Virgin Music Group
- Industry: Entertainment, Music
- Genre: Various
- Predecessors: Ingrooves; Virgin Music; PIAS Group; SONO Music Group; Downtown Music Holdings;
- Founded: September 13, 2022; 3 years ago
- Headquarters: Los Angeles, California, United States
- Area served: Worldwide
- Key people: JT Myers (CEO.); Nat Pastor (CEO.);
- Services: Distributor
- Owner: Universal Music Group
- Divisions: PIAS Group; [Integral] Distribution; Downtown Music Services; CD Baby; FUGA; Songtrust; AdRev; Soundrop; mTheory;
- Subsidiaries: Virgin Records; Caroline Records; Fiction Records;
- Website: virginmusic.com

= Virgin Music Group =

Umbrella label group owned by Universal Music Group

Virgin Music Group (VMG) is a global music marketing service and distribution company of major independent record labels founded in 2022 following a merger between Virgin Music Label & Artist Services and Ingrooves. A division of Universal Music Group, it specializes in the distribution of independent record labels and independent artists.

==History==
On 18 February 2021, Universal Music Group announced Virgin Music Label & Artist Services, a new global network to deliver premium and flexible artist and label services. Seven months after its announcement, Universal Music Group launched Virgin Music Group, as an entertainment and music company, to head operations of Virgin Music Label & Artist Services and Ingrooves. Prior to its launch, UMG appointed Mtheory founders JT Myers, and Nat Pastor, to serve as Co-Chief executive officers of Virgin Music Group.

==Partnership==
On 21 February 2023, Virgin Music Group confirmed a partnership between its subsidiary Virgin Music Label & Artist Services, the UK division of Virgin Music and Modern Sky UK, a UK-based record label.
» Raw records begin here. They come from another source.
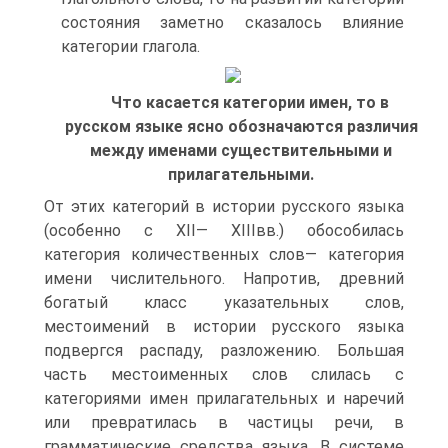
состояния заметно сказалось влияние
категории глагола.
Что касается категории имен, то в
русском языке ясно обозначаются различия
между именами существительными и
прилагательными.
От этих категорий в истории русского языка
(особенно с XII— XIIIвв.) обособилась
категория количественных слов— категория
имени числительного. Напротив, древний
богатый класс указательных слов,
местоимений в истории русского языка
подвергся распаду, разложению. Большая
часть местоименных слов слилась с
категориями имен прилагательных и наречий
или превратилась в частицы речи, в
грамматические средства языка. В системе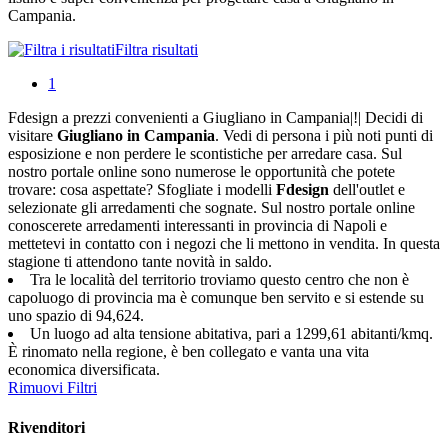
Campania.
Filtra risultati
1
Fdesign a prezzi convenienti a Giugliano in Campania|!| Decidi di
visitare
Giugliano in Campania
. Vedi di persona i più noti punti di
esposizione e non perdere le scontistiche per arredare casa. Sul
nostro portale online sono numerose le opportunità che potete
trovare: cosa aspettate? Sfogliate i modelli
Fdesign
dell'outlet e
selezionate gli arredamenti che sognate. Sul nostro portale online
conoscerete arredamenti interessanti in provincia di Napoli e
mettetevi in contatto con i negozi che li mettono in vendita. In questa
stagione ti attendono tante novità in saldo.
Tra le località del territorio troviamo questo centro che non è
capoluogo di provincia ma è comunque ben servito e si estende su
uno spazio di 94,624.
Un luogo ad alta tensione abitativa, pari a 1299,61 abitanti/kmq.
È rinomato nella regione, è ben collegato e vanta una vita
economica diversificata.
Rimuovi Filtri
Rivenditori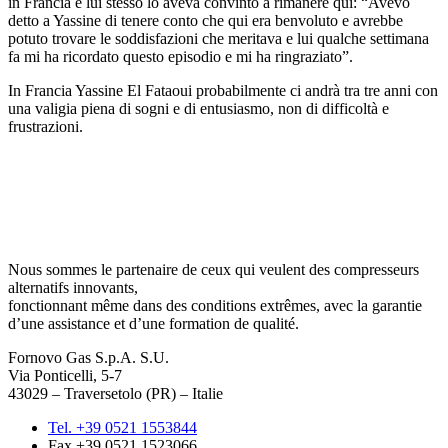
in Francia e lui stesso lo aveva convinto a rimanere qui: “Avevo
detto a Yassine di tenere conto che qui era benvoluto e avrebbe
potuto trovare le soddisfazioni che meritava e lui qualche settimana
fa mi ha ricordato questo episodio e mi ha ringraziato”.
In Francia Yassine El Fataoui probabilmente ci andrà tra tre anni con
una valigia piena di sogni e di entusiasmo, non di difficoltà e
frustrazioni.
Nous sommes le partenaire de ceux qui veulent des compresseurs
alternatifs innovants,
fonctionnant même dans des conditions extrêmes, avec la garantie
d’une assistance et d’une formation de qualité.
Fornovo Gas S.p.A. S.U.
Via Ponticelli, 5-7
43029 – Traversetolo (PR) – Italie
Tel. +39 0521 1553844
Fax +39 0521 1523066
Speaking with Complete Music Update Business Editor Chris Cooke, CEO of Modern Sky UK and North America, David Pichilingi says: “We’re delighted to sign this deal with Virgin Music UK, providing a global team who closely align with our values and ambition”, he goes on. “This deal will allow us to work more effectively globally, and we are excited at the prospect of sending Modern Sky to new heights in 2023 alongside our friends and partners at Virgin Music”.

==Labels==
=== Owned and operated by Virgin Music Group ===

- mTheory
- IMPERIAL Music
- [[PIAS Group|[Integral] Distribution Services]]
- SoNo Recording Group
- Suburban Noize Records
- Virgin Music Africa (joint venture with Universal Music Africa (50%))
- Virgin Music Argentina (joint venture with Universal Music Argentina (50%))
- Virgin Music Australia (joint venture with Universal Music Australia (25%) and Universal Music New Zealand (25%))
- Virgin Music Benelux (joint venture with Universal Music Belgium (25%) and Universal Music Netherlands (25%))
- Virgin Music Brasil (joint venture with Universal Music Brazil (50%))
- Virgin Music Chile (joint venture with Universal Music Chile (50%))
- Virgin Music France (joint venture with Universal Music France (50%))
- Virgin Music Germany (joint venture with Universal Music Germany (50%))
- Virgin Music Italy (joint venture with Universal Music Italy (50%))
- Virgin Music Japan (joint venture with Universal Music Japan (50%))
- Virgin Music Latin US (joint venture with Universal Music Latin Entertainment (50%))
- Virgin Music Mexico (joint venture with Universal Music Mexico (50%))
- Virgin Music Nigeria (joint venture with Universal Music Nigeria (50%))
- Virgin Music Nordics (joint venture with Universal Music Denmark (25%) and Universal Music Finland (25%))
- Virgin Music Norway (joint venture with Universal Music Norway (50%))
- Virgin Music Portugal (joint venture with Universal Music Portugal (50%))
- Virgin Music Spain (joint venture with Universal Music Spain (50%))
- Virgin Music Sweden (joint venture with Universal Music Sweden (50%))
- Virgin Music UK (joint venture with Universal Music UK (50%))
- Virgin Music US (joint venture with other UMG labels (50%))
- Virgin Music Vietnam (joint venture with Universal Music Vietnam (50%))
- Virgin Nashville (joint venture with Music Corporation of America (50%))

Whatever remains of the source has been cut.